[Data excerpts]
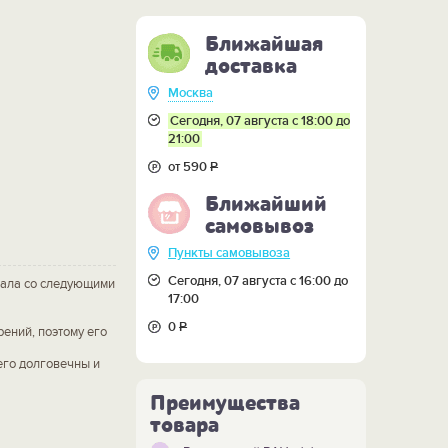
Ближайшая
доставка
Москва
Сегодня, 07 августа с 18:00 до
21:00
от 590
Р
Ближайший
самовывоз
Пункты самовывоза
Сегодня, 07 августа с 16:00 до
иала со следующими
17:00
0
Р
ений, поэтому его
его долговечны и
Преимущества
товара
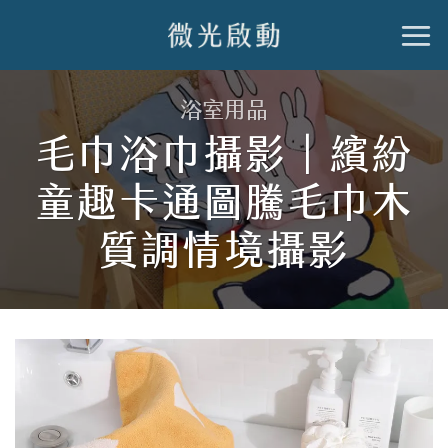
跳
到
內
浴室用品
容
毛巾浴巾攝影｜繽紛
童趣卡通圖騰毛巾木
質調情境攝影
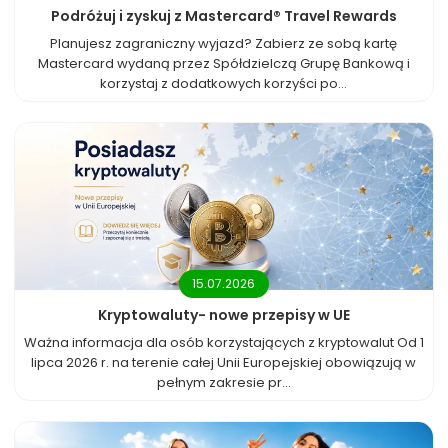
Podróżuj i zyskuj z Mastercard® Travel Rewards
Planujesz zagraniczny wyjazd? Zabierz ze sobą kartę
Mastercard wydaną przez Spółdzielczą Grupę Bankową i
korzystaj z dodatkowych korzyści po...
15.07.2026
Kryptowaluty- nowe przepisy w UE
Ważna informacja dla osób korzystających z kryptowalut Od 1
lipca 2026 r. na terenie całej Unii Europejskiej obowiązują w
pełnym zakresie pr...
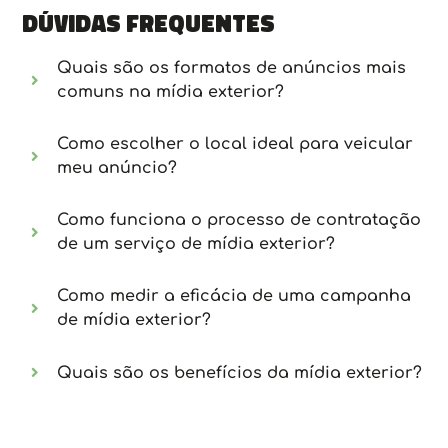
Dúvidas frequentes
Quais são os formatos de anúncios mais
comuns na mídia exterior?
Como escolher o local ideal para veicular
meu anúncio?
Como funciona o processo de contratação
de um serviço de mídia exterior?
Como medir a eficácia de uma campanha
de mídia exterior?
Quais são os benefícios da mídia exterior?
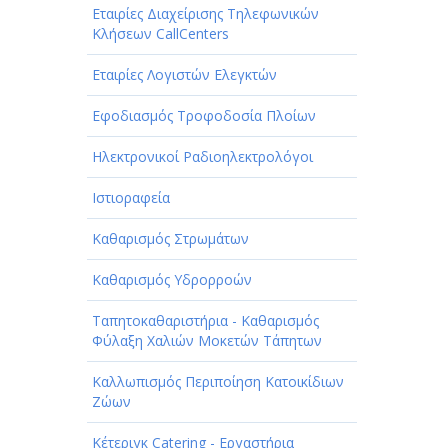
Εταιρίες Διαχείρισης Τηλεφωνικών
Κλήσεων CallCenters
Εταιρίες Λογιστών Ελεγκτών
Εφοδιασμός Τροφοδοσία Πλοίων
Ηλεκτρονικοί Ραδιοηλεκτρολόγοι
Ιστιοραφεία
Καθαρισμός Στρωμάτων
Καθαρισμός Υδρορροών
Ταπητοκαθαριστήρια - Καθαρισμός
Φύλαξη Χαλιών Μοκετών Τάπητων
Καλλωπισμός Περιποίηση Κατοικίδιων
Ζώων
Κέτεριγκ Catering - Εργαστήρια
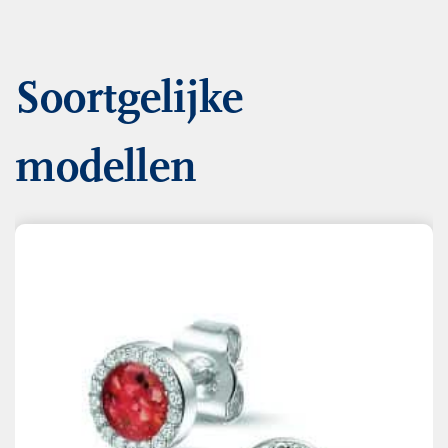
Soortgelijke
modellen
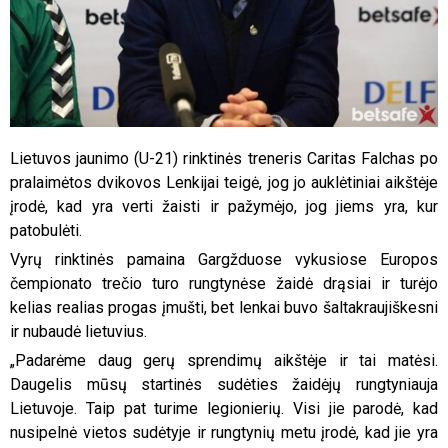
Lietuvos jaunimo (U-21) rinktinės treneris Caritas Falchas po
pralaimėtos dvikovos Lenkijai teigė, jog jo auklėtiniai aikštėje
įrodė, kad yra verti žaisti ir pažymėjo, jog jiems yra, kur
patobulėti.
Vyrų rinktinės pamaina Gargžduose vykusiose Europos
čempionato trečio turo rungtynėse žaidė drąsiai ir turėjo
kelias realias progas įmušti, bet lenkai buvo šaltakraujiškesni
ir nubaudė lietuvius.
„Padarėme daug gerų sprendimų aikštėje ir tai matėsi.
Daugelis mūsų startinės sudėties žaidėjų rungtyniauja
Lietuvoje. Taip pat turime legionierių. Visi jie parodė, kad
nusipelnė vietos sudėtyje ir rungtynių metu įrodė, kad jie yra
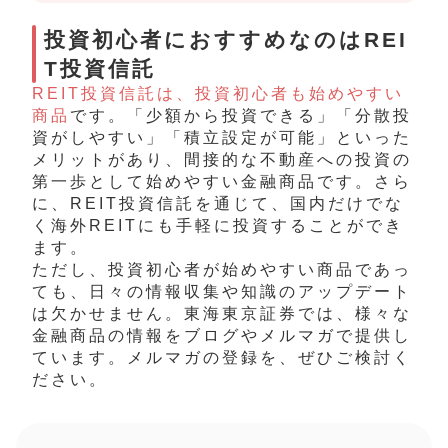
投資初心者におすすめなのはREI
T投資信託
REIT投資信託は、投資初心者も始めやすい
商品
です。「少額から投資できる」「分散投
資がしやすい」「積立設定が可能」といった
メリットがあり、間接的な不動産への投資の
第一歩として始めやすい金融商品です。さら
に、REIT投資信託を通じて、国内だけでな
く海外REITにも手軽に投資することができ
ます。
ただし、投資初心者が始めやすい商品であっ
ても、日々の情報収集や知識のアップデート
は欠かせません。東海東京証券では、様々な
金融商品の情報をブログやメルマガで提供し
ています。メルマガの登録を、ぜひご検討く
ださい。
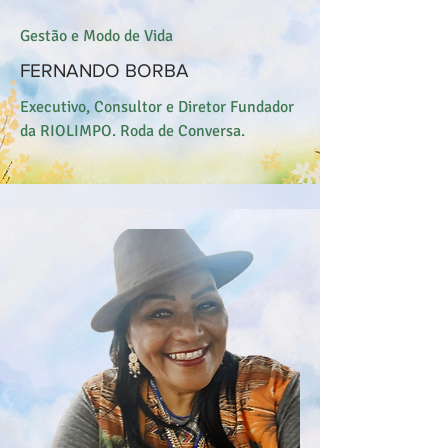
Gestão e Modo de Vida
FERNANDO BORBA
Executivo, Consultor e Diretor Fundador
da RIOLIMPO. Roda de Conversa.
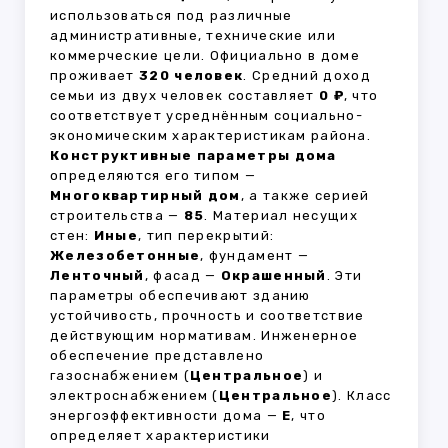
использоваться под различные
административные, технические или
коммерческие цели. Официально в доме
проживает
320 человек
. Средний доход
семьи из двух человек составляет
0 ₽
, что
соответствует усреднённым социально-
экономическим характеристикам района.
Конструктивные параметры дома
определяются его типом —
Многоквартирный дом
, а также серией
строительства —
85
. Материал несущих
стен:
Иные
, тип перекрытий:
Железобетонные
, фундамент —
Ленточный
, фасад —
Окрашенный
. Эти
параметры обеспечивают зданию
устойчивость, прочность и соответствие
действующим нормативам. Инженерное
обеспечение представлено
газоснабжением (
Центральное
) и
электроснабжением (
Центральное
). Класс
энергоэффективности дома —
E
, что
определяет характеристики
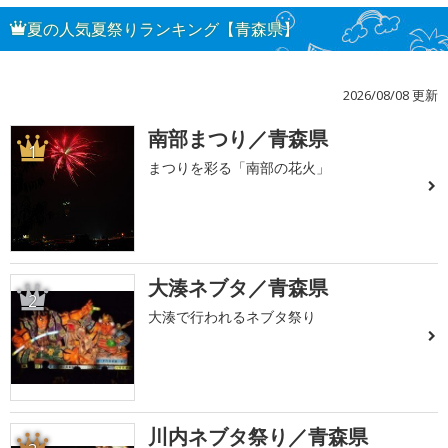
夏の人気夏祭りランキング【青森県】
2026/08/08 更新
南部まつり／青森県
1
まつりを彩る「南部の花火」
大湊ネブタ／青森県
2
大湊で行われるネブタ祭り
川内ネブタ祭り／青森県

--

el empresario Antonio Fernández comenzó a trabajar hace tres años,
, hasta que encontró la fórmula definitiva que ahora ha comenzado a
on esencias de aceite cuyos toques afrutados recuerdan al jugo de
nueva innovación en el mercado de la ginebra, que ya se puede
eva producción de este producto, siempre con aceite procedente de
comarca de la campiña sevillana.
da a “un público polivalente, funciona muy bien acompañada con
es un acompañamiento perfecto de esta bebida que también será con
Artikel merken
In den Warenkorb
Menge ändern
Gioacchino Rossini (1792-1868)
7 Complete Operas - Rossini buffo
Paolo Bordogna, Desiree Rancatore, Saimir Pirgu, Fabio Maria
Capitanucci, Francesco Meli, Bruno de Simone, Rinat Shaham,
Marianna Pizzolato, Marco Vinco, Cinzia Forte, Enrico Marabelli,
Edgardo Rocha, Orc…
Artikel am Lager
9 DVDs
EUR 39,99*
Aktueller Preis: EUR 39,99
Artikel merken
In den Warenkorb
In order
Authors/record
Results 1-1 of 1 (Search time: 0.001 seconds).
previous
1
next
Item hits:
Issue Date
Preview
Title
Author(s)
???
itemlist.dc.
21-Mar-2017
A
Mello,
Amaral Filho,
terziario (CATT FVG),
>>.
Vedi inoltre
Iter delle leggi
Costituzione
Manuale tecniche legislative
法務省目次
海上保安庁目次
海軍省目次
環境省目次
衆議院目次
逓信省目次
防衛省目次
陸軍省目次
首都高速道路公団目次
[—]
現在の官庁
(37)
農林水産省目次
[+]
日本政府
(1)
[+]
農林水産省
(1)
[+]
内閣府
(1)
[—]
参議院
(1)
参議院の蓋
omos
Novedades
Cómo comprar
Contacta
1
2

...

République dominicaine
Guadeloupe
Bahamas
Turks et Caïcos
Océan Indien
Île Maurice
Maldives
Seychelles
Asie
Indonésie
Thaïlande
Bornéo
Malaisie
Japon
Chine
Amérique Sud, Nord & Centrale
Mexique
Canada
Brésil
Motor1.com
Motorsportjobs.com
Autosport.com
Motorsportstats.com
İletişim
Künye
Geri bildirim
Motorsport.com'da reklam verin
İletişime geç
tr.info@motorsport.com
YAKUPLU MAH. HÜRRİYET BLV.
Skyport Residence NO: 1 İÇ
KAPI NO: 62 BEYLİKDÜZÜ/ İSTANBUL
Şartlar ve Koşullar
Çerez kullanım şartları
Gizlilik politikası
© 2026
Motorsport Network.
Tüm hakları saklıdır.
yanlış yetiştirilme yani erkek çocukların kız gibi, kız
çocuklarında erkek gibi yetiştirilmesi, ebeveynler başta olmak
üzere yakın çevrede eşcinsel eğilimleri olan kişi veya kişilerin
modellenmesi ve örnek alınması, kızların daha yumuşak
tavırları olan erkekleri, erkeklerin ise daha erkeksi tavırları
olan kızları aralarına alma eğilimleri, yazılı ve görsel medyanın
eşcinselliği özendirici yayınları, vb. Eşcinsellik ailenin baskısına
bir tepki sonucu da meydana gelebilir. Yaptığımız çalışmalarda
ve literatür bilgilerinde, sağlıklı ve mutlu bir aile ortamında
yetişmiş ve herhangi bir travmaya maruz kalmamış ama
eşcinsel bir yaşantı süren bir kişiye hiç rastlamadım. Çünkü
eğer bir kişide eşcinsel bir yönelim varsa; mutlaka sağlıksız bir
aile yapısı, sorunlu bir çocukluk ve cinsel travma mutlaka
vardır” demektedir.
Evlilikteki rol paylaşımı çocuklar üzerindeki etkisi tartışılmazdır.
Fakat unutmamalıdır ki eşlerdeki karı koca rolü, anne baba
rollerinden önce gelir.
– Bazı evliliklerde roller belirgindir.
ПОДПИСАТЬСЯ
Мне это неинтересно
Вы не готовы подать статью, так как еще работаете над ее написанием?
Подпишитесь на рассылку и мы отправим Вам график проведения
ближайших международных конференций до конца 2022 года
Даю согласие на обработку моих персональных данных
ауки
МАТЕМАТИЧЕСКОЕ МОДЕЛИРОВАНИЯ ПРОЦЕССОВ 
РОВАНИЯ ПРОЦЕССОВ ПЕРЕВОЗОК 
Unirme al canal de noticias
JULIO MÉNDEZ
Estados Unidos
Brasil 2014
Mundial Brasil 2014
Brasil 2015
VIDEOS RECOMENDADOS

**TO DO**
Please copy every line in the entries where "mídia" appears.

**TASK RESULT**
comuns na mídia exterior?
de um serviço de mídia exterior?
de mídia exterior?
Quais são os benefícios da mídia exterior?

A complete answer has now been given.